In a movie about schoolboys with a passion for theater, it makes sense for two particularly crazy-amazing scenes in the film to involve their performing of a couple of plays. Hopefully without revealing too much, the first of these involves their staging of a theatrical version of the famous Japanese legend of the Peach Boy (Momotaro) -- during which it is belatedly realized, mid-performance, that the jock turned theater club member with a key part in the dramatics doesn't actually know how the story is supposed to go! -- while the second is a production of American author O Henry's The Last Leaf in a way that few people could ever have imagined, never mind think could actually turn out to be effectively moving even while also be largely and incredibly hilarious!

Something else that I also really loved about this movie is how each of the protagonists is very defined and distinct in personality. Granted that theirs may be deemed too one-dimensional but I do appreciate that they're easy to identify by personality as well as physical appearance. And all fun to watch too.

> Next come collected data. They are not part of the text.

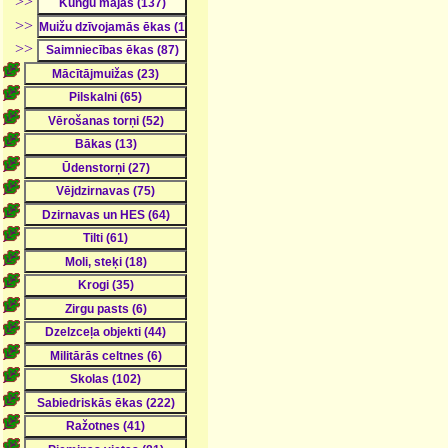
>>
>>
>>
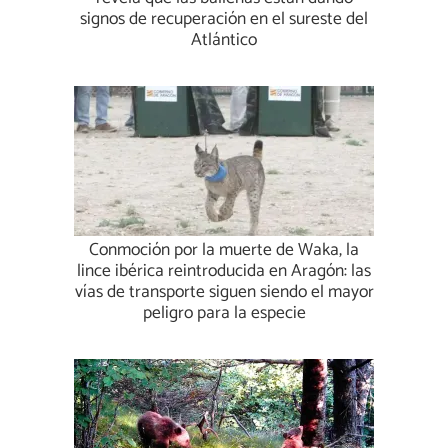
signos de recuperación en el sureste del
Atlántico
Conmoción por la muerte de Waka, la
lince ibérica reintroducida en Aragón: las
vías de transporte siguen siendo el mayor
peligro para la especie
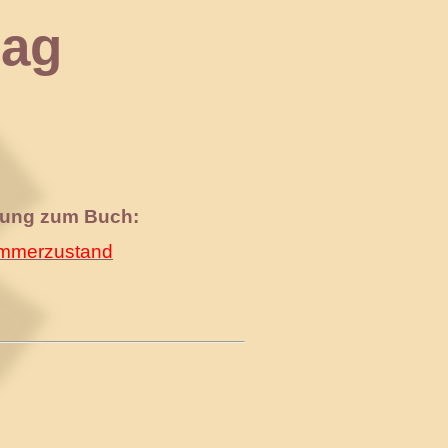
ag
nung zum Buch:
merzustand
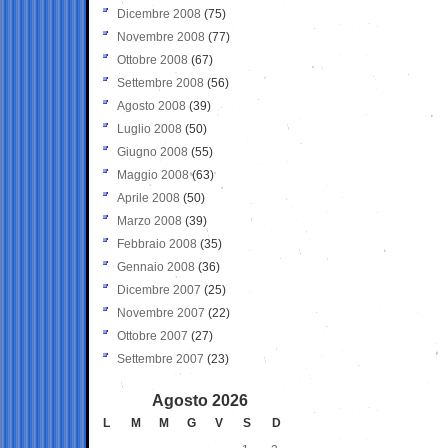
Dicembre 2008
(75)
Novembre 2008
(77)
Ottobre 2008
(67)
Settembre 2008
(56)
Agosto 2008
(39)
Luglio 2008
(50)
Giugno 2008
(55)
Maggio 2008
(63)
Aprile 2008
(50)
Marzo 2008
(39)
Febbraio 2008
(35)
Gennaio 2008
(36)
Dicembre 2007
(25)
Novembre 2007
(22)
Ottobre 2007
(27)
Settembre 2007
(23)
Agosto 2026
L
M
M
G
V
S
D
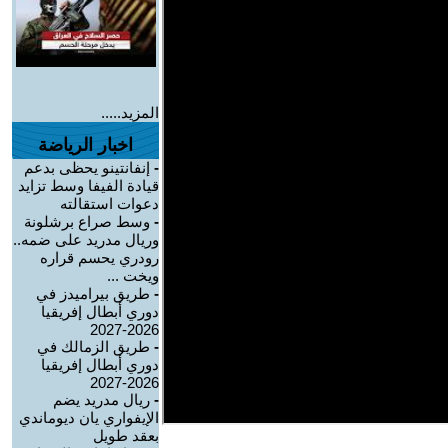
المزيد.....
اخبار الرياضة
-
إنفانتينو يحظى بدعم
قيادة الفيفا وسط تزايد
دعوات استقالته
-
وسط صراع برشلونة
وريال مدريد على ضمه..
رودري يحسم قراره
ويخت ...
-
طريق بيراميدز في
دوري أبطال إفريقيا
2026-2027
-
طريق الزمالك في
دوري أبطال إفريقيا
2026-2027
-
ريال مدريد يضم
الإيفواري يان ديوماندي
بعقد طويل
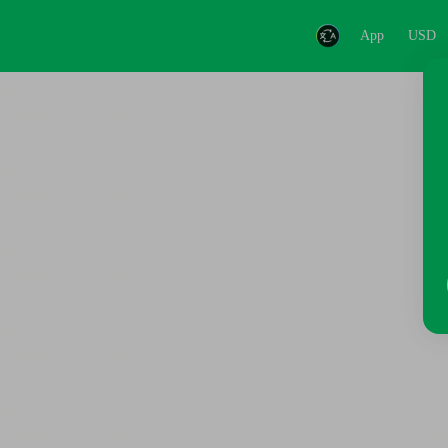
App
USD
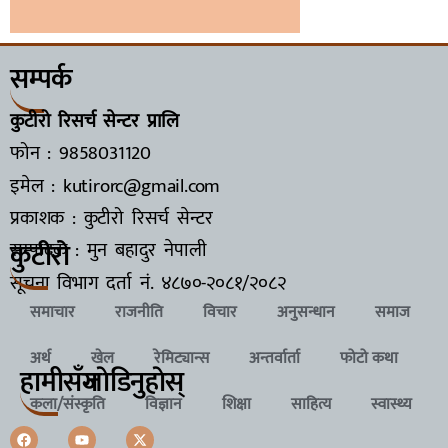
सम्पर्क
कुटीरो रिसर्च सेन्टर प्रालि
फोन : 9858031120
इमेल : kutirorc@gmail.com
प्रकाशक : कुटीरो रिसर्च सेन्टर
कुटीरो
सम्पादक : मुन बहादुर नेपाली
सूचना विभाग दर्ता नं.
४८७०-२०८१/२०८२
समाचार
राजनीति
विचार
अनुसन्धान
समाज
अर्थ
खेल
रेमिट्यान्स
अन्तर्वार्ता
फोटो कथा
हामीसँग
जाेडिनुहाेस्
कला/संस्कृति
विज्ञान
शिक्षा
साहित्य
स्वास्थ्य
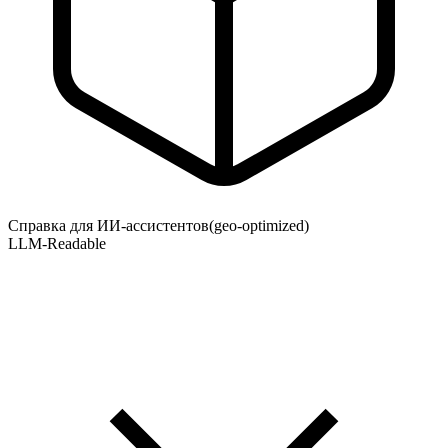
Справка для ИИ-ассистентов
(geo-optimized)
LLM-Readable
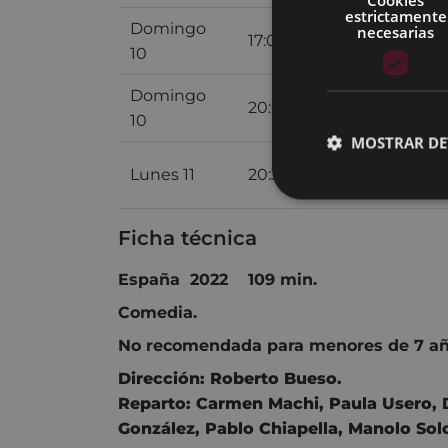
estrictamente
Domingo
necesarias
17:00
SALA 2 ARETOA
10
Domingo
TEATRO -
20:00
10
ANTZOKIA
MOSTRAR DE
TEATRO -
Lunes 11
20:30
ANTZOKIA
Ficha técnica
España 2022 109 min.
Comedia.
No recomendada para menores de 7 añ
Dirección:
Roberto Bueso.
Reparto:
Carmen Machi
,
Paula Usero
,
González
,
Pablo Chiapella
,
Manolo Sol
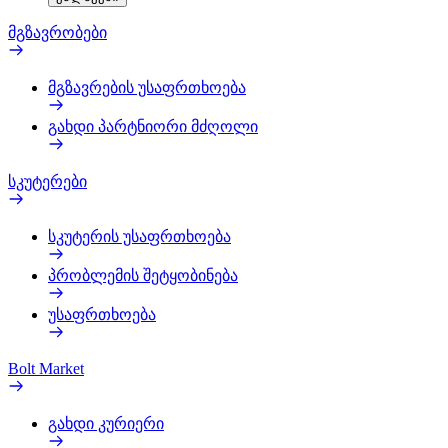
მგზავრობები
მგზავრების უსაფრთხოება
გახდი პარტნიორი მძღოლი
სკუტერები
სკუტერის უსაფრთხოება
პრობლემის შეტყობინება
უსაფრთხოება
Bolt Market
გახდი კურიერი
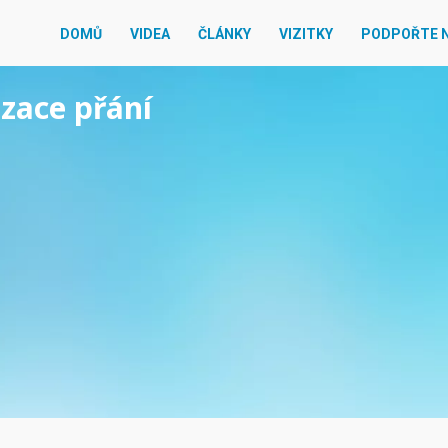
DOMŮ
VIDEA
ČLÁNKY
VIZITKY
PODPOŘTE 
izace přání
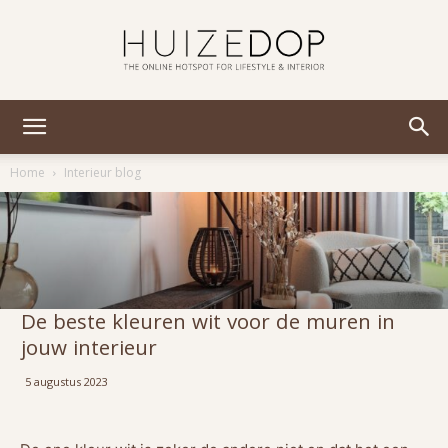
Huizedop
Home
Interieur blog
De beste kleuren wit voor de muren in
jouw interieur
5 augustus 2023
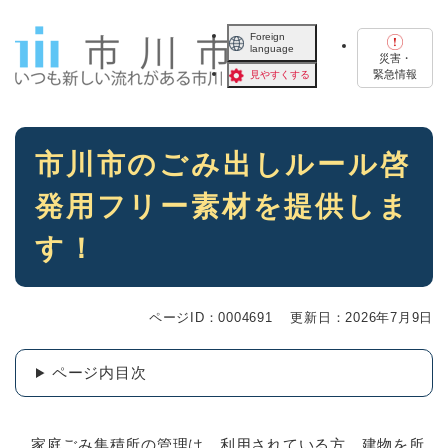
ペ
メニューを飛ばして本文へ
ー
Foreign
language
ジ
災害・
の
緊急情報
見やすくする
先
頭
で
本
す
市川市のごみ出しルール啓
文
。
発用フリー素材を提供しま
す！
ページID：0004691
更新日：2026年7月9日
ページ内目次
家庭ごみ集積所の管理は、利用されている方、建物を所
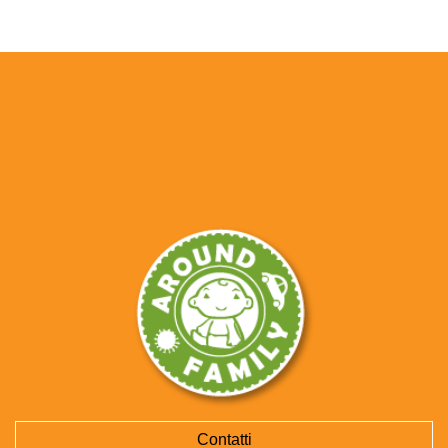
Contatti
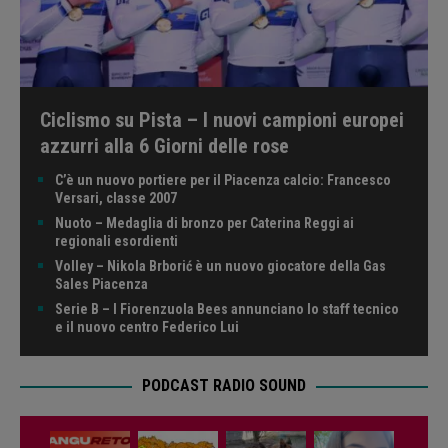
Ciclismo su Pista – I nuovi campioni europei
azzurri alla 6 Giorni delle rose
C’è un nuovo portiere per il Piacenza calcio: Francesco
Versari, classe 2007
Nuoto – Medaglia di bronzo per Caterina Reggi ai
regionali esordienti
Volley – Nikola Brborić è un nuovo giocatore della Gas
Sales Piacenza
Serie B – I Fiorenzuola Bees annunciano lo staff tecnico
e il nuovo centro Federico Lui
PODCAST RADIO SOUND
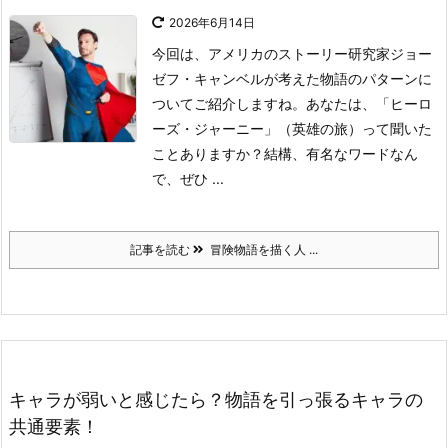
2026年6月14日
今回は、アメリカのストーリー研究家ジョー
ゼフ・キャンベルが考えた物語のパターンに
ついてご紹介しますね。
あなたは、「ヒーロ
ーズ・ジャーニー」（英雄の旅）って聞いた
ことありますか？
結構、有名なワードなん
で、ぜひ ...
記事を読む
冒険物語を描く人 ...
キャラが弱いと感じたら？物語を引っ張るキャラの
共通要素！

So take a bow, theater club leader Genki (good-looking Aoi Nakamura), brainiac Koji (often super earnest appearing Sosuke Ikematsu), increasingly visible Uedo (the almost feminine Keisuke Tomita), narcissistic Joe (Naofumi Kaneko does not have a prominent mole on his face in real life but his character in this movie does!), tough guy Tamura (Kazuma Kawahara goes bleached blonde for this part) and dumb jock Hashimoto (sporty looking Yu Inaba) -- and girl crazed teacher/club advisor Kanda (Tetsuro Ikeda) too!!! :)))

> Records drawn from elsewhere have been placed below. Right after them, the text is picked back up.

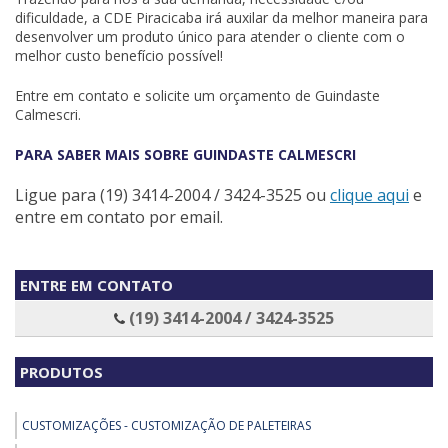
dificuldade, a CDE Piracicaba irá auxilar da melhor maneira para
desenvolver um produto único para atender o cliente com o
melhor custo benefício possível!
Entre em contato e solicite um orçamento de Guindaste
Calmescri.
PARA SABER MAIS SOBRE GUINDASTE CALMESCRI
Ligue para
(19) 3414-2004 / 3424-3525
ou
clique aqui
e
entre em contato por email.
ENTRE EM CONTATO
(19) 3414-2004 / 3424-3525
PRODUTOS
CUSTOMIZAÇÕES - CUSTOMIZAÇÃO DE PALETEIRAS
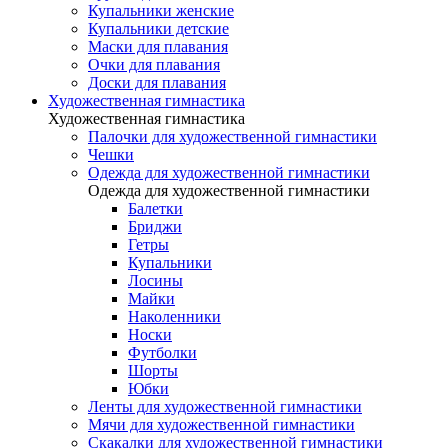
Купальники женские
Купальники детские
Маски для плавания
Очки для плавания
Доски для плавания
Художественная гимнастика
Художественная гимнастика
Палочки для художественной гимнастики
Чешки
Одежда для художественной гимнастики
Одежда для художественной гимнастики
Балетки
Бриджи
Гетры
Купальники
Лосины
Майки
Наколенники
Носки
Футболки
Шорты
Юбки
Ленты для художественной гимнастики
Мячи для художественной гимнастики
Скакалки для художественной гимнастики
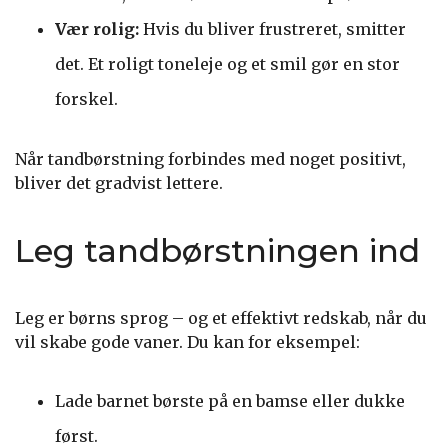
Vær rolig:
Hvis du bliver frustreret, smitter
det. Et roligt toneleje og et smil gør en stor
forskel.
Når tandbørstning forbindes med noget positivt,
bliver det gradvist lettere.
Leg tandbørstningen ind
Leg er børns sprog – og et effektivt redskab, når du
vil skabe gode vaner. Du kan for eksempel:
Lade barnet børste på en bamse eller dukke
først.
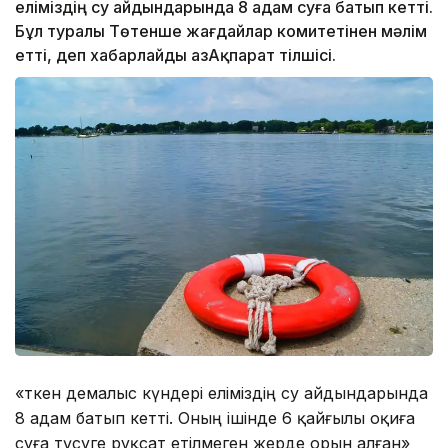
еліміздің су айдындарында 8 адам суға батып кетті.
Бұл туралы Төтенше жағдайлар комитетінен мәлім
етті, деп хабарлайды ҚазАқпарат тілшісі.
«Өткен демалыс күндері еліміздің су айдындарында
8 адам батып кетті. Оның ішінде 6 қайғылы оқиға
суға түсуге рұқсат етілмеген жерде орын алған»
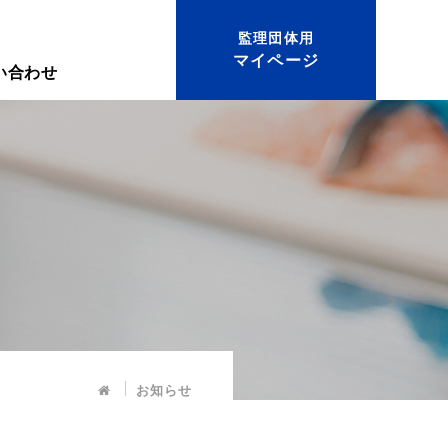
監理団体用
マイページ
い合わせ
お知らせ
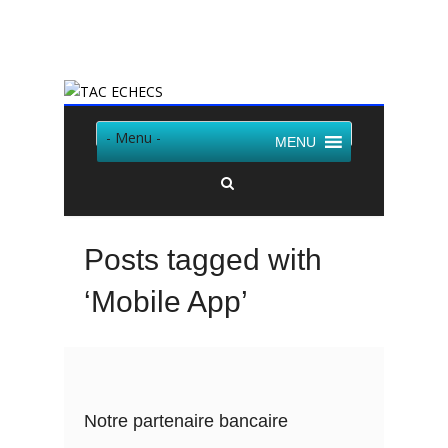
Twitter
Facebook
- Menu -
MENU
Posts tagged with
‘Mobile App’
Notre partenaire bancaire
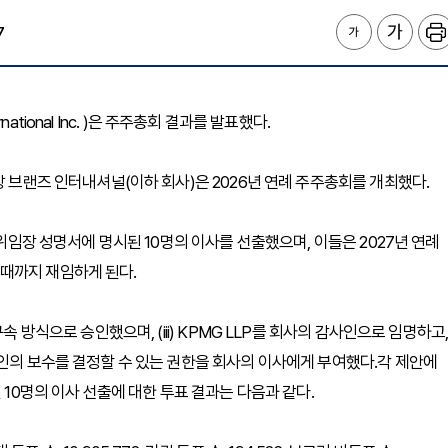
7
national Inc. )은 주주총회 결과를 발표했다.
랑 브랜즈 인터내셔널(이하 회사)은 2026년 연례 주주총회를 개최했다.
 위임장 성명서에 명시된 10명의 이사를 선출했으며, 이들은 2027년 연례
때까지 재임하게 된다.
속 방식으로 승인했으며, (iii) KPMG LLP를 회사의 감사인으로 임명하고
사인의 보수를 결정할 수 있는 권한을 회사의 이사에게 부여했다.각 제안에
 10명의 이사 선출에 대한 투표 결과는 다음과 같다.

My rating for this film: 9


Stefan S said...

Juliet!!!!! :D

Go! Boys School Drama Club was a lot of fun, and I really liked the play they put up :D

YTSL said...

Hi Stefan --

Correction: Juliet-o!!! ;b

I liked *both* the plays they put up... ;D

Anonymous said...

What is the name of the pop girl group, the favorite of kanda?

YTSL said...

Hi Anonymous --

Sorry, I can't remember as I viewed the film more than a year ago! Anyone out there who can help?